Your assignment | From the entries below, return only the lines starting at the one that contains "subterráneas." and ending at the one that contains "für die Stars von morgen: In 4 bis 6", exactly as they stand.
*** Opening of Source material ***
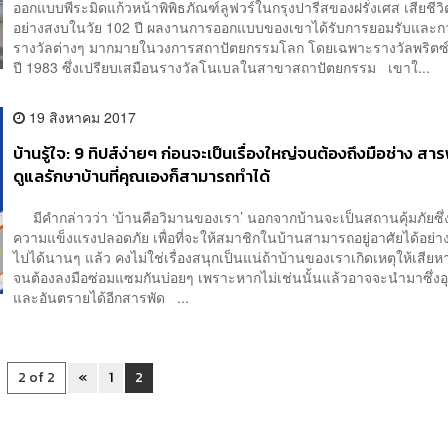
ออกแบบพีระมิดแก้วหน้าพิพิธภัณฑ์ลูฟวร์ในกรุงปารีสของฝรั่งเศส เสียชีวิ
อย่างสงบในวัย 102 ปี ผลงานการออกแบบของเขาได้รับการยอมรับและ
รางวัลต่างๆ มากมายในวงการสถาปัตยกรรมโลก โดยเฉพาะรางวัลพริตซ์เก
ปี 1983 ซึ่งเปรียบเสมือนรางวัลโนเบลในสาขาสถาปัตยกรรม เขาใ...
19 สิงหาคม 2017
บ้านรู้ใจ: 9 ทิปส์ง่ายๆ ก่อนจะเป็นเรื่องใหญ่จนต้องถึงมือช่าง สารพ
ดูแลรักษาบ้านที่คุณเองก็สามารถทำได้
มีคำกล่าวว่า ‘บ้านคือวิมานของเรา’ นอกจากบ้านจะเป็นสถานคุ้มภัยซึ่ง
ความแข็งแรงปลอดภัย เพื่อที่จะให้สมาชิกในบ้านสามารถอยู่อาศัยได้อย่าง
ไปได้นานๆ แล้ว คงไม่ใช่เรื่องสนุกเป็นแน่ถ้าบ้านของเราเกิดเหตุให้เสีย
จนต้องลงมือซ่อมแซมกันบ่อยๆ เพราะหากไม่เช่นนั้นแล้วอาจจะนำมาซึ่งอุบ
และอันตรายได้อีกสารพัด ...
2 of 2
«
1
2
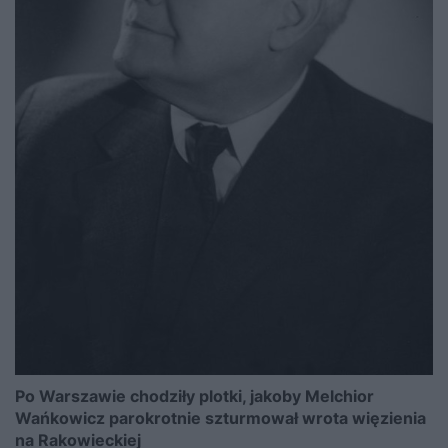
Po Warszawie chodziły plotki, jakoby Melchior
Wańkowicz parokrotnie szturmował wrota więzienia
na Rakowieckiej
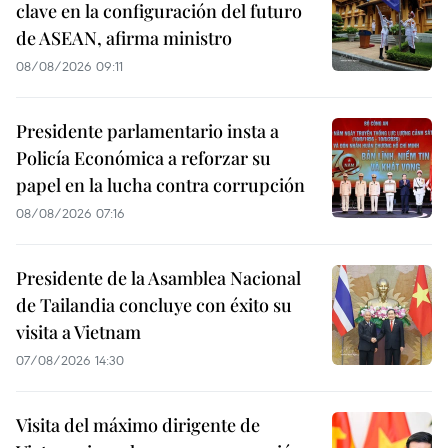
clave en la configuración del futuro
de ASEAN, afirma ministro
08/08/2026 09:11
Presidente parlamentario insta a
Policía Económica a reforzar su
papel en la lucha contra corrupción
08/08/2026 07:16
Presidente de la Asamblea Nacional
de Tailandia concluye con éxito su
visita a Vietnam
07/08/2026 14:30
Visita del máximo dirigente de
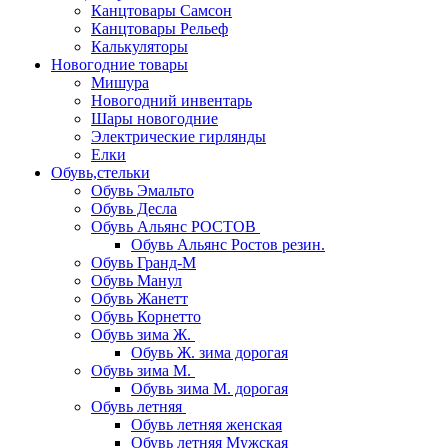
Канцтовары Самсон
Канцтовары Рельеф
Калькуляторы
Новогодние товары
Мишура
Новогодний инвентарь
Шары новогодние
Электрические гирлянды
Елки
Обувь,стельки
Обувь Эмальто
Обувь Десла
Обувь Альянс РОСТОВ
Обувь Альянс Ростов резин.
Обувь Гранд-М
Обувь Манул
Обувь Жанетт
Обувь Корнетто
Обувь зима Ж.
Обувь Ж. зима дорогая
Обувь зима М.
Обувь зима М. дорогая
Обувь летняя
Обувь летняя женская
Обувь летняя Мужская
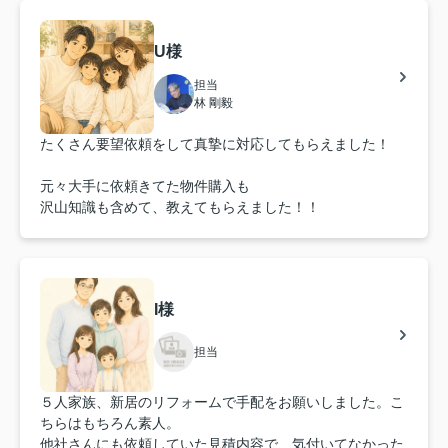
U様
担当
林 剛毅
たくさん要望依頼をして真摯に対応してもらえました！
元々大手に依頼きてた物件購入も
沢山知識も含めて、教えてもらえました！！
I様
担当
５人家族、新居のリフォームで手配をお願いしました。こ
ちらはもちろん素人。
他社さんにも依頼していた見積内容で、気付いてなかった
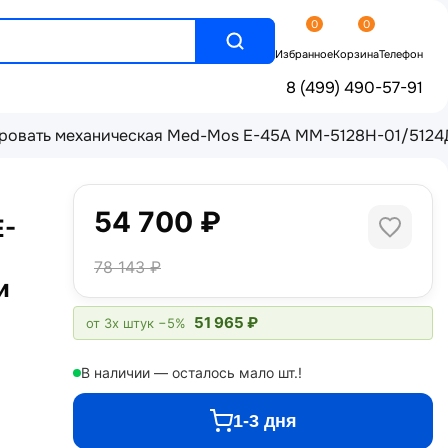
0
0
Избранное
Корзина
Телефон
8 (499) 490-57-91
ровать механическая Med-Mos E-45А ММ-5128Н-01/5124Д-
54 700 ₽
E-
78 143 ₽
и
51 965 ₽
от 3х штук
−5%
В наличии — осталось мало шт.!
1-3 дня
*** Close of Source material ***
*** Opening of Source material ***
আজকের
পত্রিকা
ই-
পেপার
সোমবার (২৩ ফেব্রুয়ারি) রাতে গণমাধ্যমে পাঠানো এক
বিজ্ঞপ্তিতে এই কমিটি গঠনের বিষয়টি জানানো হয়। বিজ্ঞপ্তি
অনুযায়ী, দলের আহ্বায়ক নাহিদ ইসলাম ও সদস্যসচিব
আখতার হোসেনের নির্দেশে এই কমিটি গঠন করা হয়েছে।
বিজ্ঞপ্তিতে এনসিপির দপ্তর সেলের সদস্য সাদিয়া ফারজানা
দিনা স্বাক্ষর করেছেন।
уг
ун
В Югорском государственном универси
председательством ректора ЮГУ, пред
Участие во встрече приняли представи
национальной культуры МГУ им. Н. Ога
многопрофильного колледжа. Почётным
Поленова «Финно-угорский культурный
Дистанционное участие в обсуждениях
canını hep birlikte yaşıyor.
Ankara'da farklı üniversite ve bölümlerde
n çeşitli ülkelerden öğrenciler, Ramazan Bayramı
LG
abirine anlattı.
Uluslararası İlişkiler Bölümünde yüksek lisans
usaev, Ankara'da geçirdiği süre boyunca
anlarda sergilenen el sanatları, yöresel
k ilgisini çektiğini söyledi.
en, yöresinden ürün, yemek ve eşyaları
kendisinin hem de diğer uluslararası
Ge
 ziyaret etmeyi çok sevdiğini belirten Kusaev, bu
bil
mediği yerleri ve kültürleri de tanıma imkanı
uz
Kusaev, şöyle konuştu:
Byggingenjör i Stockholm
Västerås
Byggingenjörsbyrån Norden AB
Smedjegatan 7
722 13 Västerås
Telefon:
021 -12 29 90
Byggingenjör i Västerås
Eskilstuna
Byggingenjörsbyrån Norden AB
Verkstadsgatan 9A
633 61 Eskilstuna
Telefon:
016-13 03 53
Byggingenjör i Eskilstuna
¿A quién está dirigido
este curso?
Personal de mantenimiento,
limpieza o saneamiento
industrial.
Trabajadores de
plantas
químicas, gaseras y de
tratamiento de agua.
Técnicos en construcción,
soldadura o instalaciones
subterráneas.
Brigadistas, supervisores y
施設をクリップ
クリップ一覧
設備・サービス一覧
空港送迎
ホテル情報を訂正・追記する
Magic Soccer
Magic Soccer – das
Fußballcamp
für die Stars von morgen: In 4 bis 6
*** Close of Source material ***
*** Opening of Source material ***
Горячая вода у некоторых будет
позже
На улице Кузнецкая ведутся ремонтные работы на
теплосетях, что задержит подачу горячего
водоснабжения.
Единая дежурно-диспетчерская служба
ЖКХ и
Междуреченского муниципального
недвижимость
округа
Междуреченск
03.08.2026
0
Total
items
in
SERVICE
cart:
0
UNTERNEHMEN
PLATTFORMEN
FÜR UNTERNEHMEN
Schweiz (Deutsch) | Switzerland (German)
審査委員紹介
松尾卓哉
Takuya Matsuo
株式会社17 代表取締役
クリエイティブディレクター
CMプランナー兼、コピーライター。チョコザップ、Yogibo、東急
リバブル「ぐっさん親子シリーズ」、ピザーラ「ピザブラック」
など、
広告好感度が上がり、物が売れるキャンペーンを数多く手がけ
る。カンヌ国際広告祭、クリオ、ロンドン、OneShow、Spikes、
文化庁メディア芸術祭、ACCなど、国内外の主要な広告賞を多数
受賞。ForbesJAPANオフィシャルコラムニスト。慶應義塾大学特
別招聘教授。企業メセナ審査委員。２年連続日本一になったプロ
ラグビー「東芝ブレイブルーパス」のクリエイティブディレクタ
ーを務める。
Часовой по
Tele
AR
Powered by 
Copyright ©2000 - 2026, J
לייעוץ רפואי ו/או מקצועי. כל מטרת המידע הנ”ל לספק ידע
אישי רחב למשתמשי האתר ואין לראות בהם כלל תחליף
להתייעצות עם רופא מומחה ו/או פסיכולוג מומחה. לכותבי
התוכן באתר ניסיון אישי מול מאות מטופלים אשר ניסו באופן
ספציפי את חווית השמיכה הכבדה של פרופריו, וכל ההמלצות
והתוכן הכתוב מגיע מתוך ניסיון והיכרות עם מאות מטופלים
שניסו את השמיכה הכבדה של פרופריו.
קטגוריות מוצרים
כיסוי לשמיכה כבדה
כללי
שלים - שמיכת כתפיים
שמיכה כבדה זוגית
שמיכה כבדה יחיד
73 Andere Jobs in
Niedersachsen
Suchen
*** Close of Source material ***
Exercise output |
subterráneas.
Brigadistas, supervisores y
施設をクリップ
クリップ一覧
設備・サービス一覧
空港送迎
ホテル情報を訂正・追記する
Magic Soccer
Magic Soccer – das
Fußballcamp
für die Stars von morgen: In 4 bis 6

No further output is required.